4) It’s always good to check your love tank

Each one of us has an emotional love tank. Some of us need quality time and words of affirmation to top it up. Others need acts of service or gifts or lots of hugs and cuddles to keep it filled. Whatever works, it’s best to know when we’re running low, and to express your needs to your spouse.

We can all take a page from The love dare:

“Love, however, is your primary responsibility in marriage. Did you not vow to a lifelong love at the altar? Are you not the one God has privileged to fill your mate’s love tank? And remember this: when your spouse deserves your love the least, that’s when they need your love the most. No one on earth is more strategically positioned, commanded, and called on to love your spouse than you are.”

5) Even if you’re not in the wrong, you can still take the initiative to make up

Saying sorry isn’t only the prerogative of the person at fault. When there’s a quarrel, usually both parties are at fault in some way anyway, so just go ahead, swallow your pride and take that first step. Try not to let the anger seeth in you, or to use other events as convenient excuses to vent and lashout. I find the sooner we deal with it, and at a time when both of u are calm and less emotional, the better.

6) We need to make couple time happen

Time for ourselves doesn’t automatically happen these days, especially after kids.

We make it a point to call for time-out, relax at a new cafe (or an old favourite one) and share the things that we’ve learnt at work, or from books we’ve read, or the things that are causing us worry and stress.

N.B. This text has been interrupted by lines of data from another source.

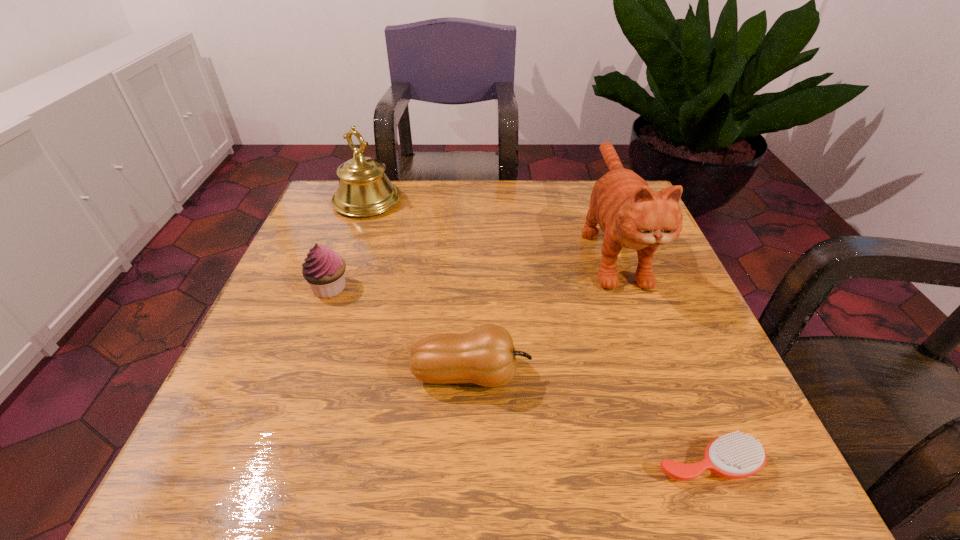 This screenshot has width=960, height=540. What are the coordinates of `vacant space located 0.180m on the stem side of the third object from left to right` in the screenshot? It's located at (636, 375).

Find the location of `vacant area situated on the left of the shortest object`. vacant area situated on the left of the shortest object is located at coordinates (619, 463).

At what (x,y) coordinates should I click in order to perform the action: click on cat located in the far edge section of the desktop. Please return your answer as a coordinate pair (x, y). The image size is (960, 540). Looking at the image, I should click on (631, 215).

Identify the location of bell that is positioned at the far edge. The width and height of the screenshot is (960, 540). (364, 190).

The height and width of the screenshot is (540, 960). I want to click on object located at the near edge, so click(x=735, y=455).

Identify the location of bell present at the left edge. The width and height of the screenshot is (960, 540). (364, 190).

Image resolution: width=960 pixels, height=540 pixels. I want to click on cupcake positioned at the left edge, so click(x=323, y=269).

At what (x,y) coordinates should I click in order to perform the action: click on cat that is at the right edge. Please return your answer as a coordinate pair (x, y). Looking at the image, I should click on (631, 215).

This screenshot has height=540, width=960. Identify the location of hairbrush present at the right edge. (735, 455).

Locate an element on the screen. This screenshot has width=960, height=540. object situated at the far left corner is located at coordinates (364, 190).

Sometimes we also go on a couple jog or walk, which allows us to keep healthy and tune in to each other at the same time.

From time to time, we do embark on couple devotional books (admittedly a lot less now as we’re both caught up with work and family). Such books are useful as they serve to remind us of our joint purpose, and suggest practical ways to enhance the relationship, or to tackle certain problems.

7) Respect is paramount to the man

Ask any man what’s most important to him, and you’l probably get the same answer. The reason why men are created to strive, to pursue, to attain achievements at work, is because of their innate need for respect and significance.

At home, give him the respect he deserves (even when he does not deserve it), and help your children do the same. He will appreciate you all the more for it.

What is one thing that your marriage has taught you?